It has been reported that plant disease resistance gene loci exhibit extensive loss of synteny. R gene-like sequences frequently lack syntenic map locations between the cereal species rice, barley, and foxtail millet [47]. An effort to clone the rice homolog of the barley Rpg1 gene was unsuccessful; because, although the DNA markers flanking Rpg1 were syntenic between rice and barley, the region containing the gene is absent in the syntenic rice genome [48]. These observations imply that R gene loci evolve faster than the rest of the genomes. This is further supported by comparative sequence analysis conducted in crucifers and grasses [49]. R genes may be located in less stable regions of the genome such as telomeric or pericentromeric regions where synteny is poorly conserved [50]. The tomato Tm-2 gene resides in a heterochromatic region near the centromere of chromosome 9 [51]. The Rpg1 gene is located near the telomere of the short arm of barley chromosome 1 [48]. The tomato Mi-1 gene is located at the border region between euchromatin and heterochromatin [52]. The lack of microsynteny of the Rps1-k region with the currently available genome sequences and abundance of repeat sequences including retroelements suggested that Rps1-k is located in a heterochromatic region which could be pericentromeric.
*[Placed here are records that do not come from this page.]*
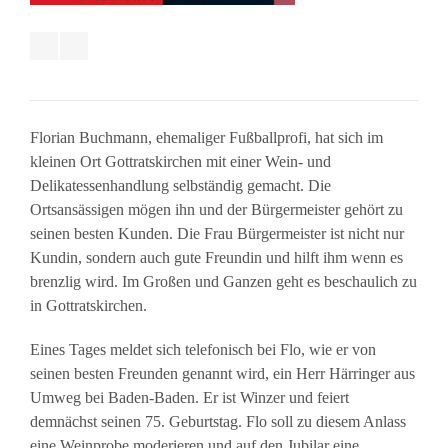
Florian Buchmann, ehemaliger Fußballprofi, hat sich im
kleinen Ort Gottratskirchen mit einer Wein- und
Delikatessenhandlung selbständig gemacht. Die
Ortsansässigen mögen ihn und der Bürgermeister gehört zu
seinen besten Kunden. Die Frau Bürgermeister ist nicht nur
Kundin, sondern auch gute Freundin und hilft ihm wenn es
brenzlig wird. Im Großen und Ganzen geht es beschaulich zu
in Gottratskirchen.
Eines Tages meldet sich telefonisch bei Flo, wie er von
seinen besten Freunden genannt wird, ein Herr Härringer aus
Umweg bei Baden-Baden. Er ist Winzer und feiert
demnächst seinen 75. Geburtstag. Flo soll zu diesem Anlass
eine Weinprobe moderieren und auf den Jubilar eine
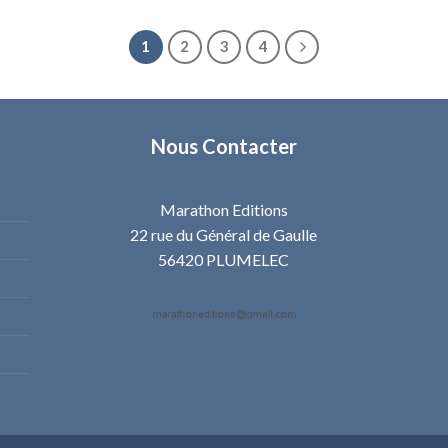
1
2
3
4
Nous Contacter
Marathon Editions
22 rue du Général de Gaulle
56420 PLUMELEC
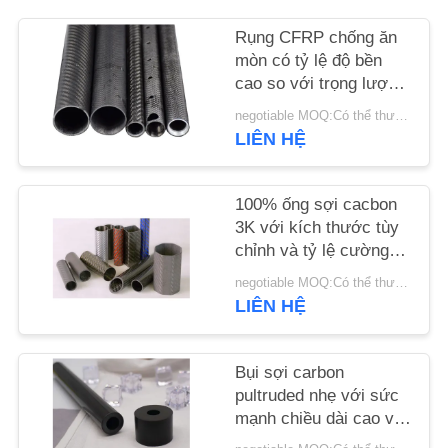
Rụng CFRP chống ăn
YÊU
mòn có tỷ lệ độ bền
CẦU
cao so với trọng lượng
với khả năng chống
BÁO
negotiable MOQ:Có thể thương lượng
mệt mỏi cho các ứng
LIÊN HỆ
GIÁ
dụng công nghiệp
SƠ
100% ống sợi cacbon
3K với kích thước tùy
ĐỒ
chỉnh và tỷ lệ cường
TRANG
độ trọng lượng cao cho
negotiable MOQ:Có thể thương lượng
các ứng dụng công
WEB
LIÊN HỆ
nghiệp
PRIVACY
Bụi sợi carbon
pultruded nhẹ với sức
POLICY
mạnh chiều dài cao và
khả năng chống ăn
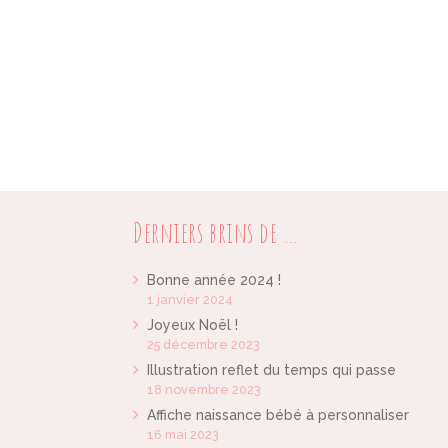
Derniers brins de …
Bonne année 2024 !
1 janvier 2024
Joyeux Noël !
25 décembre 2023
Illustration reflet du temps qui passe
18 novembre 2023
Affiche naissance bébé à personnaliser
16 mai 2023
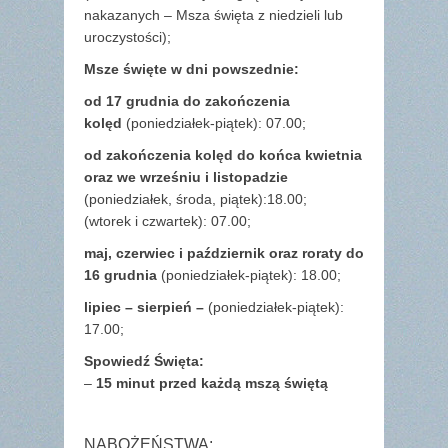
nakazanych – Msza święta z niedzieli lub
uroczystości);
Msze święte w dni powszednie:
od 17 grudnia
do zakończenia
kolęd
(poniedziałek-piątek): 07.00;
od zakończenia kolęd do końca kwietnia
oraz we wrześniu i listopadzie
(
poniedziałek, środa, piątek):18.00;
(wtorek i czwartek): 07.00;
maj,
czerwiec i październik oraz roraty do
16 grudnia
(poniedziałek-piątek): 18.00;
lipiec – sierpień –
(poniedziałek-piątek):
17.00;
Spowiedź Święta:
–
15 minut przed każdą mszą świętą
NABOŻEŃSTWA:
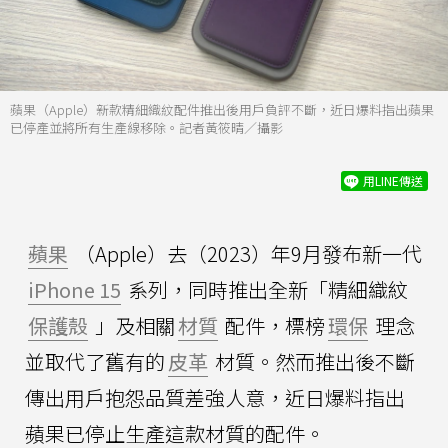
蘋果（Apple）新款精細織紋配件推出後用戶負評不斷，近日爆料指出蘋果
已停產並將所有生產線移除。記者黃筱晴／攝影
用LINE傳送
蘋果
（Apple）去（2023）年9月發布新一代
iPhone 15
系列，同時推出全新「精細織紋
保護殼
」及相關
材質
配件，標榜
環保
理念
並取代了舊有的
皮革
材質。然而推出後不斷
傳出用戶抱怨品質差強人意，近日爆料指出
蘋果已停止生產這款材質的配件。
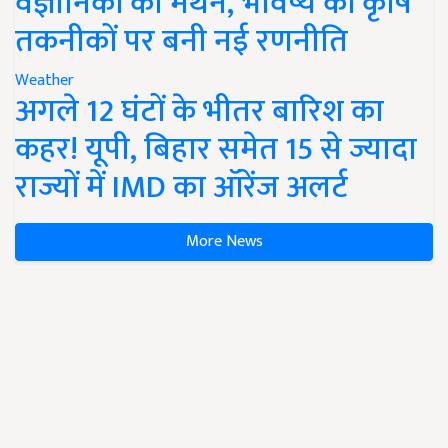
वैज्ञानिकों का मंथन, भविष्य की कृषि
तकनीकों पर बनी नई रणनीति
Weather
अगले 12 घंटों के भीतर बारिश का
कहर! यूपी, बिहार समेत 15 से ज्यादा
राज्यों में IMD का ऑरेंज अलर्ट
More News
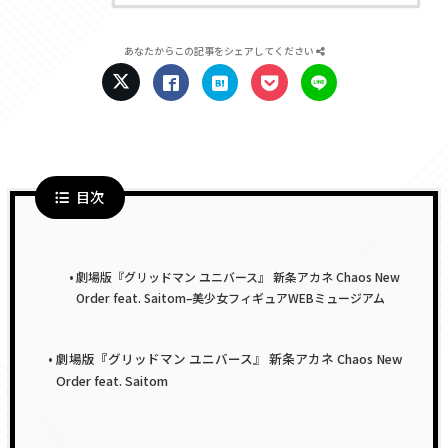
あなたからこの記事をシェアしてください
目次
劇場版『グリッドマン ユニバース』 新条アカネ Chaos New
Order feat. Saitom–美少女フィギュアWEBミュージアム
劇場版『グリッドマン ユニバース』 新条アカネ Chaos New
Order feat. Saitom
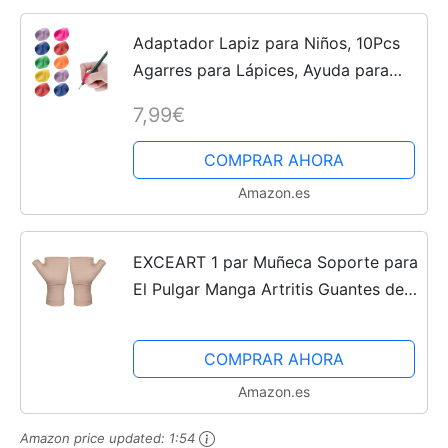
Adaptador Lapiz para Niños, 10Pcs
Agarres para Lápices, Ayuda para
Escribir con Lápiz de Niños Agarres,
7,99€
Empuñadura de Lápiz Ergonómico, la
Corrección de la...
COMPRAR AHORA
Amazon.es
EXCEART 1 par Muñeca Soporte para
El Pulgar Manga Artritis Guantes de
Compresión sin Dedos Muñequera
para La Artritis Terapia Del Túnel
COMPRAR AHORA
Carpiano Alivio Del...
Amazon.es
Amazon price updated:
1:54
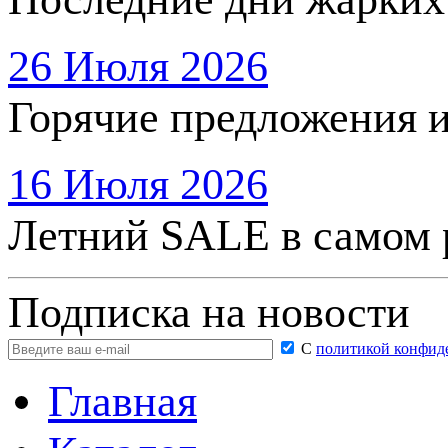
26 Июля 2026
Горячие предложения 
16 Июля 2026
Летний SALE в самом 
Подписка на новости
С
политикой конфид
Главная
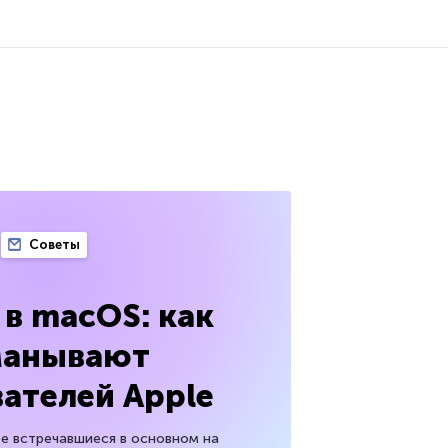
Советы
x в macOS: как
манывают
ателей Apple
нее встречавшиеся в основном на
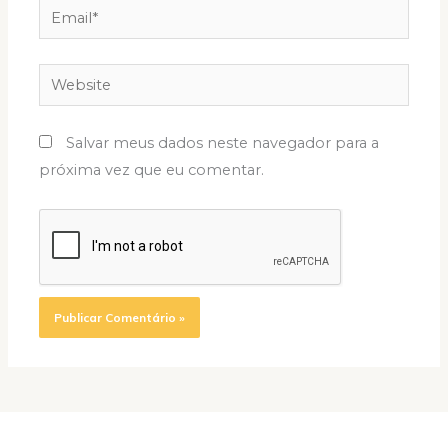
Email*
Website
Salvar meus dados neste navegador para a
próxima vez que eu comentar.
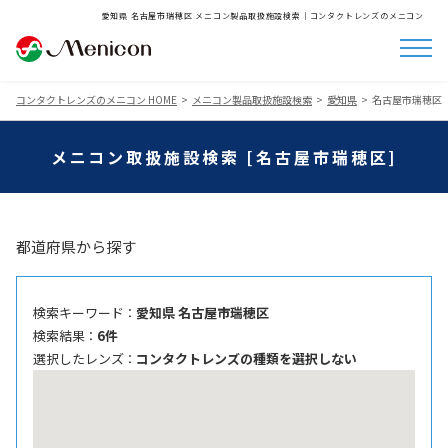
愛知県 名古屋市瑞穂区 メニコン製品取扱施設検索│コンタクトレンズのメニコン
コンタクトレンズのメニコン HOME
メニコン製品取扱施設検索
愛知県
名古屋市瑞穂区
メニコン取扱施設検索 [名古屋市瑞穂区]
都道府県から探す
検索キーワード ：
愛知県 名古屋市瑞穂区
検索結果 ：
6件
選択したレンズ ：
コンタクトレンズの種類を選択しない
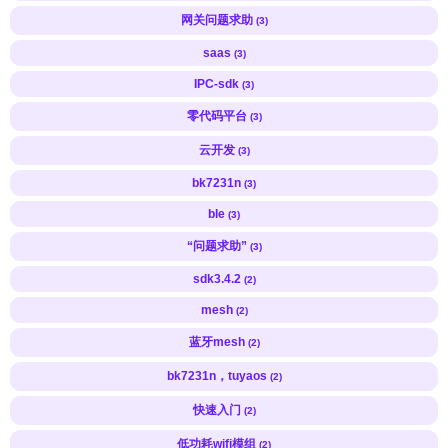
网关问题求助
(3)
saas
(3)
IPC-sdk
(3)
零代码平台
(3)
云开发
(3)
bk7231n
(3)
ble
(3)
“问题求助”
(3)
sdk3.4.2
(2)
mesh
(2)
蓝牙mesh
(2)
bk7231n，tuyaos
(2)
快速入门
(2)
低功耗wifi模组
(2)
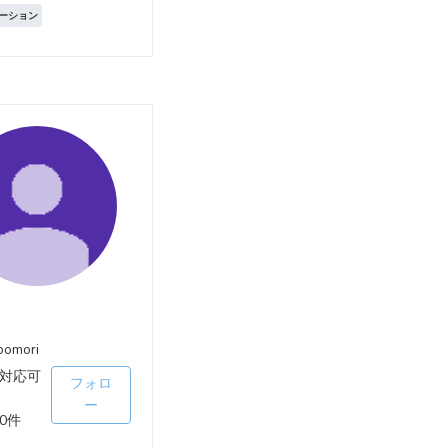
ーション
oomori
対応可
フォロ
ー
0件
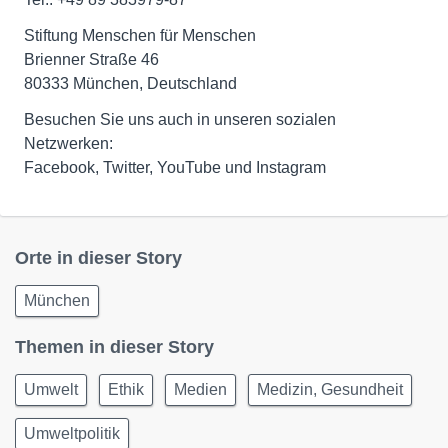
Stiftung Menschen für Menschen
Brienner Straße 46
80333 München, Deutschland
Besuchen Sie uns auch in unseren sozialen
Netzwerken:
Facebook, Twitter, YouTube und Instagram
Orte in dieser Story
München
Themen in dieser Story
Umwelt
Ethik
Medien
Medizin, Gesundheit
Umweltpolitik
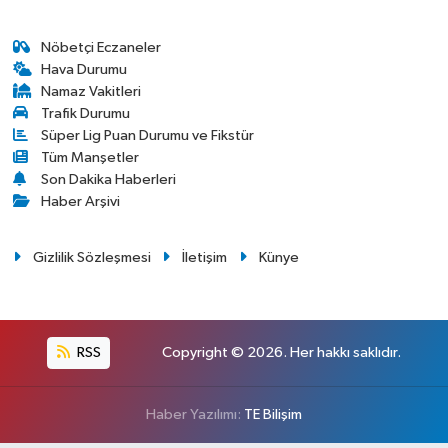
Nöbetçi Eczaneler
Hava Durumu
Namaz Vakitleri
Trafik Durumu
Süper Lig Puan Durumu ve Fikstür
Tüm Manşetler
Son Dakika Haberleri
Haber Arşivi
Gizlilik Sözleşmesi
İletişim
Künye
RSS
Copyright © 2026. Her hakkı saklıdır.
Haber Yazılımı:
TE Bilişim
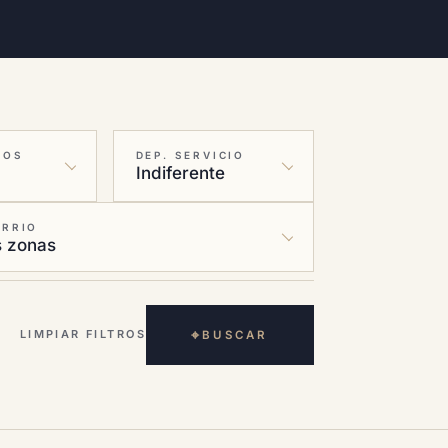
IOS
DEP. SERVICIO
ARRIO
⌖
LIMPIAR FILTROS
BUSCAR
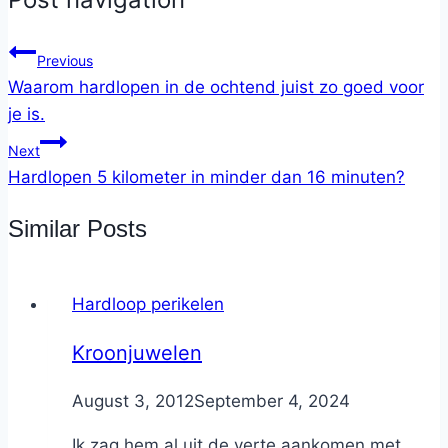
Previous
Waarom hardlopen in de ochtend juist zo goed voor
je is.
Next
Hardlopen 5 kilometer in minder dan 16 minuten?
Similar Posts
Hardloop perikelen
Kroonjuwelen
By
August 3, 2012
Nicole
September 4, 2024
Ik zag hem al uit de verte aankomen met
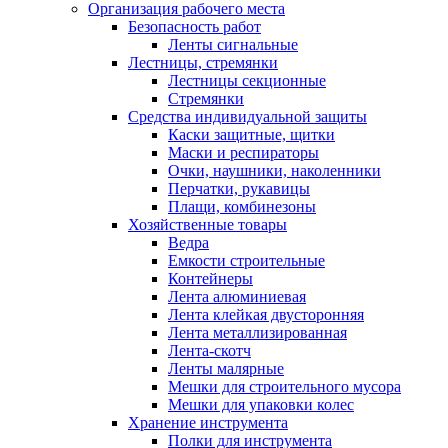
Организация рабочего места
Безопасность работ
Ленты сигнальные
Лестницы, стремянки
Лестницы секционные
Стремянки
Средства индивидуальной защиты
Каски защитные, щитки
Маски и респираторы
Очки, наушники, наколенники
Перчатки, рукавицы
Плащи, комбинезоны
Хозяйственные товары
Ведра
Емкости строительные
Контейнеры
Лента алюминиевая
Лента клейкая двусторонняя
Лента металлизированная
Лента-скотч
Ленты малярные
Мешки для строительного мусора
Мешки для упаковки колес
Хранение инструмента
Полки для инструмента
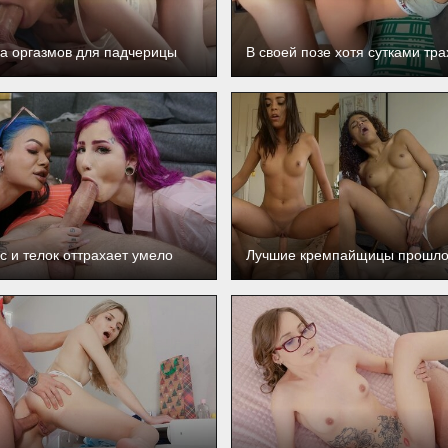
а оргазмов для падчерицы
В своей позе хотя сутками тр
с и телок оттрахает умело
Лучшие кремпайщицы прошло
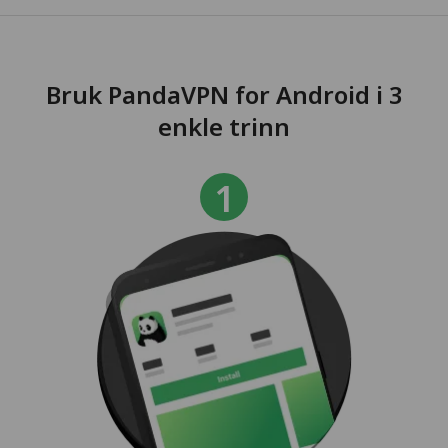
Bruk PandaVPN for Android i 3
enkle trinn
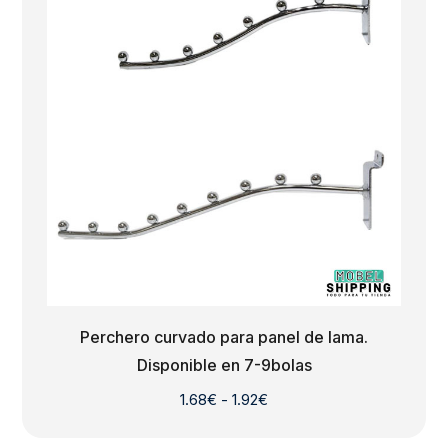
16.80€
Perchero curvado para panel de lama.
Disponible en 7-9bolas
Rango
1.68
€
-
1.92
€
de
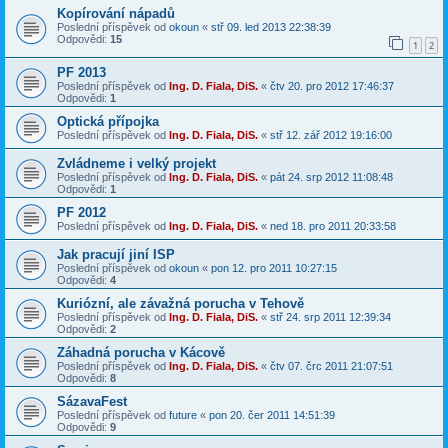
Kopírování nápadů
Poslední příspěvek od
okoun
«
stř 09. led 2013 22:38:39
Odpovědi:
15
1
2
PF 2013
Poslední příspěvek od
Ing. D. Fiala, DiS.
«
čtv 20. pro 2012 17:46:37
Odpovědi:
1
Optická přípojka
Poslední příspěvek od
Ing. D. Fiala, DiS.
«
stř 12. zář 2012 19:16:00
Zvládneme i velký projekt
Poslední příspěvek od
Ing. D. Fiala, DiS.
«
pát 24. srp 2012 11:08:48
Odpovědi:
1
PF 2012
Poslední příspěvek od
Ing. D. Fiala, DiS.
«
ned 18. pro 2011 20:33:58
Jak pracují jiní ISP
Poslední příspěvek od
okoun
«
pon 12. pro 2011 10:27:15
Odpovědi:
4
Kuriózní, ale závažná porucha v Tehově
Poslední příspěvek od
Ing. D. Fiala, DiS.
«
stř 24. srp 2011 12:39:34
Odpovědi:
2
Záhadná porucha v Kácově
Poslední příspěvek od
Ing. D. Fiala, DiS.
«
čtv 07. črc 2011 21:07:51
Odpovědi:
8
SázavaFest
Poslední příspěvek od
future
«
pon 20. čer 2011 14:51:39
Odpovědi:
9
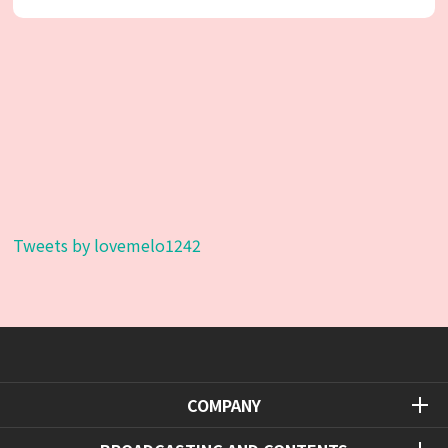
Tweets by lovemelo1242
COMPANY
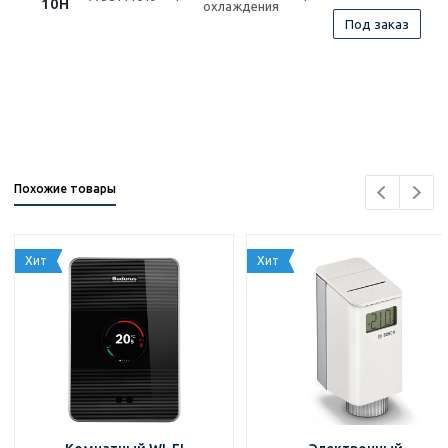
10H
охлаждения
Под заказ
Похожие товары
Хит
Хит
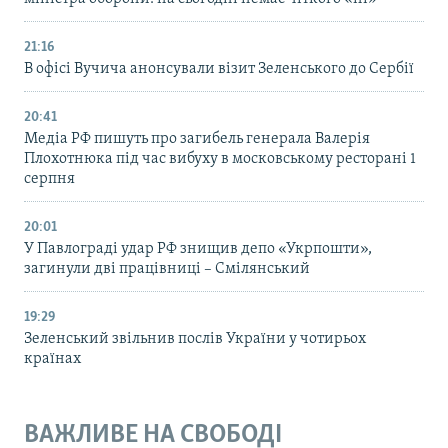
21:16
В офісі Вучича анонсували візит Зеленського до Сербії
20:41
Медіа РФ пишуть про загибель генерала Валерія
Плохотнюка під час вибуху в московському ресторані 1
серпня
20:01
У Павлограді удар РФ знищив депо «Укрпошти»,
загинули дві працівниці – Смілянський
19:29
Зеленський звільнив послів України у чотирьох
країнах
ВАЖЛИВЕ НА СВОБОДІ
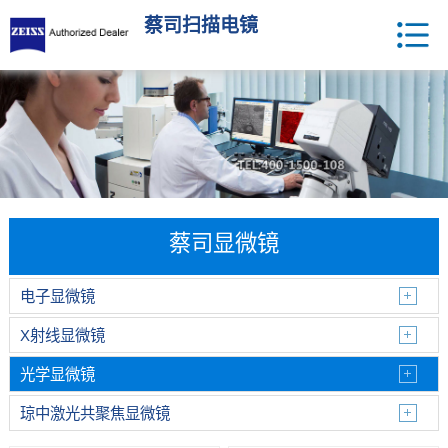
蔡司扫描电镜
蔡司显微镜
电子显微镜
X射线显微镜
光学显微镜
琼中激光共聚焦显微镜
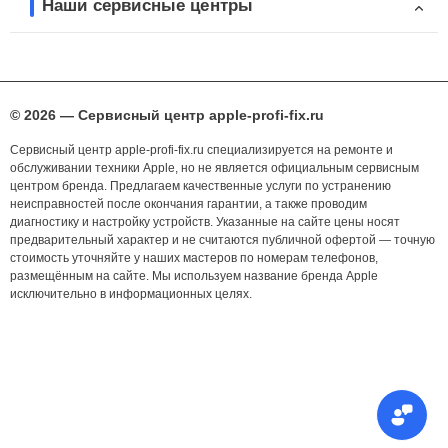
Наши сервисные центры
© 2026 — Сервисный центр apple-profi-fix.ru
Сервисный центр apple-profi-fix.ru специализируется на ремонте и
обслуживании техники Apple, но не является официальным сервисным
центром бренда. Предлагаем качественные услуги по устранению
неисправностей после окончания гарантии, а также проводим
диагностику и настройку устройств. Указанные на сайте цены носят
предварительный характер и не считаются публичной офертой — точную
стоимость уточняйте у наших мастеров по номерам телефонов,
размещённым на сайте. Мы используем название бренда Apple
исключительно в информационных целях.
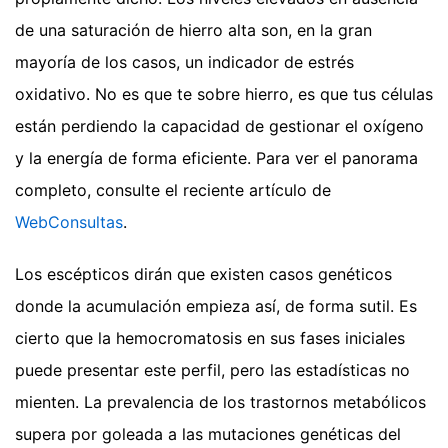
de una saturación de hierro alta son, en la gran
mayoría de los casos, un indicador de estrés
oxidativo. No es que te sobre hierro, es que tus células
están perdiendo la capacidad de gestionar el oxígeno
y la energía de forma eficiente.
Para ver el panorama
completo, consulte el reciente artículo de
WebConsultas
.
Los escépticos dirán que existen casos genéticos
donde la acumulación empieza así, de forma sutil. Es
cierto que la hemocromatosis en sus fases iniciales
puede presentar este perfil, pero las estadísticas no
mienten. La prevalencia de los trastornos metabólicos
supera por goleada a las mutaciones genéticas del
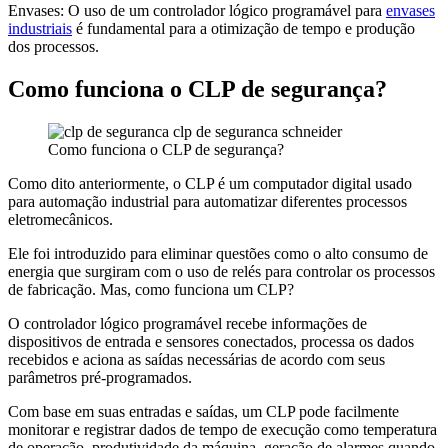
Envases: O uso de um controlador lógico programável para
envases
industriais
é fundamental para a otimização de tempo e produção
dos processos.
Como funciona o CLP de segurança?
Como funciona o CLP de segurança?
Como dito anteriormente, o CLP é um computador digital usado
para automação industrial para automatizar diferentes processos
eletromecânicos.
Ele foi introduzido para eliminar questões como o alto consumo de
energia que surgiram com o uso de relés para controlar os processos
de fabricação. Mas, como funciona um CLP?
O controlador lógico programável recebe informações de
dispositivos de entrada e sensores conectados, processa os dados
recebidos e aciona as saídas necessárias de acordo com seus
parâmetros pré-programados.
Com base em suas entradas e saídas, um CLP pode facilmente
monitorar e registrar dados de tempo de execução como temperatura
de operação, produtividade da máquina, geração de alarmes quando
The Rps1-k-1 and Rps1-k-2 genes are about 20 kb apart (Figure 3). Most frequently R genes are arranged in clusters, and genes within one cluster are mostly derived from a common ancestral gene [4]. This clustering feature is considered to facilitate the expansion of R gene numbers and race-specificities through recombination and positive selection [5]. Study of multiple, genetically linked R gene families has provided insight into the molecular mechanisms of R gene evolution and the generation of novel recognition specificity. Seven family members of Xa21 were identified within a 230-kb region [9]. Similarly, seven members of the tomato I2 gene family reside in a 90 kb region [53]. The tomato Cf-2 locus contains two nearly identical resistance genes in a 17 kb fragment [54]. Both tomato Cf4 and Cf9 loci comprised of four additional tandemly duplicated paralogous copies within a 36-kb region [55]. Paralogous R gene sequences have also been reported to map more distantly. For example, members of the lettuce Dm3 family span at least 3.5 Mb with at least 120 kb distance between two gene members [56]. Although in these examples members are evolved from one progenitor gene [4], three distinct CC-NB-LRR gene families were identified in the Mla locus within a 240-kb region [7,57]. The potato R1 locus also contains three fast evolving CC-NB-LRR genes that undergo frequent sequence exchanges among members of individual groups [58].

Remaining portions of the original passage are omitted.